[vox-tech] glibc and socket()
Jeff Newmiller
vox-tech@lists.lugod.org
Wed, 12 Feb 2003 01:38:45 -0800 (PST)
On Tue, 11 Feb 2003, Nicole the Wonder Nerd wrote:
> Up spake Jeff Newmiller on Mon, Feb 10, 2003 at 09:11:24PM -0800:
> > > A call to sockaddr_check() goes through OK, but a subsequent call to socket()
> > > triggers a kernel panic. Control never even gets to the first line of socket().
> > You know this without recompiling glibc for debugging? Or are you saying
> > it doesn't get to sys_socket()? The latter sounds an awful lot like
> > header problems.
>
> My experience is this: the kernel panics (complete with "aiee, killed interrupt handler"
> message) before gdb has a chance to print out the first line of the glibc function socket().
> I interpret this to mean that the kernel panics before control is transferred. Is this view correct?
"before control is transferred" is an interesting way to describe a
function call. The machine code loads arguments on the stack and performs
a "call" instruction that pushes the current program counter and loads the
destination address into the program counter register. Things that can go
wrong with userland code happen at this level of granularity... a single
source code line can involve dozens of instructions, including stack check
subroutine calls or performance profiling calls.
Have you used
display/i $pc
stepi
stepi
(etc...)
in gdb to see where in the course of the many instructions involved in
performing the function call that the problem occurs?
If it is the call itself, then the shared library linkage would seem to be
hosed, or there is a problem with the memory protection configuraton or
handling thereof. If it is associated with a kernel call made in the
course of arriving at the "first line of socket()" then you have a more
precise direction to look at in the kernel.

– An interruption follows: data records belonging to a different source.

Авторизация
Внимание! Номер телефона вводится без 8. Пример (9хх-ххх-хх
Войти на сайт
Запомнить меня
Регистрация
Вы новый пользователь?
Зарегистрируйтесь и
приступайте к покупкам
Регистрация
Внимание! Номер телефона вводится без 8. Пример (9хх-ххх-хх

> Based on your advice and the Linus post you linked to, I guess I have a new question
> for you, Jeff: What, exactly, are the consequences of compiling glibc against the
> wrong kernel headers? Could it be causing a kernel panic?
That consequence does sound inappropriate on second thought, but then
again Linux is not perfect... so it is possible that garbage data from
userland could hose the kernel. Your description of a reproducible
problem linked to specific userland code being executed certainly supports
the theory.
There are a couple of incompatibilities I can dream up, but I don't know
this area of Linux well enough to offer a definitive answer to your
question regarding exact consequences.
One possible problem is the data structure growth associated with kernel
upgrades: the library embeds kernel data structures within its own data
structures, and an application that is compiled against the new kernel and
library headers may expect the library data structures to be larger than
the old library binaries will think they should be, and overrun errors or
kernel interpretation of garbage data may result.
Another possible problem could lie in the constants compiled into the
application from new library/kernel headers ... when combined with
constants embedded in an old library binary, the kernel could
be mislead into thinking the library was providing data for a
newer API due to values embedded in data structures by the
application. Since the library is actually handling the data structures,
this could lead to inconsistent data (garbage) being passed to the kernel.
The consequences of interpretation of garbage data depend strongly on the
code doing the interpreting, so specific consequences would be kind of
hard to predict.
> And how can I tell which kernel headers glibc was compiled against?
This I don't know in the general case. In most systems, people use the
libraries and headers that a distro sets up, and which may be tracked in
the packaging system. If you are building your own "linux from scratch"
for development purposes then you have to manage this yourself.
After surfing around a bit, I find that it appears that the glibc
maintainers have started actually keeping their own versions of the
headers in the glibc source, and updating them (manually?) to stay in sync
with the stable portions of the kernel binary interface. As long as your
application uses the psuedo-kernel headers supplied with the library
instead of the actual headers supplied with some version of the kernel
(such as the version on your development machine), you should be safe.
> Thanks a bunch!
Actually, I don't know that any of this is specific enough to be of
use. Sorry... as I said, I haven't tried to debug the kernel itself.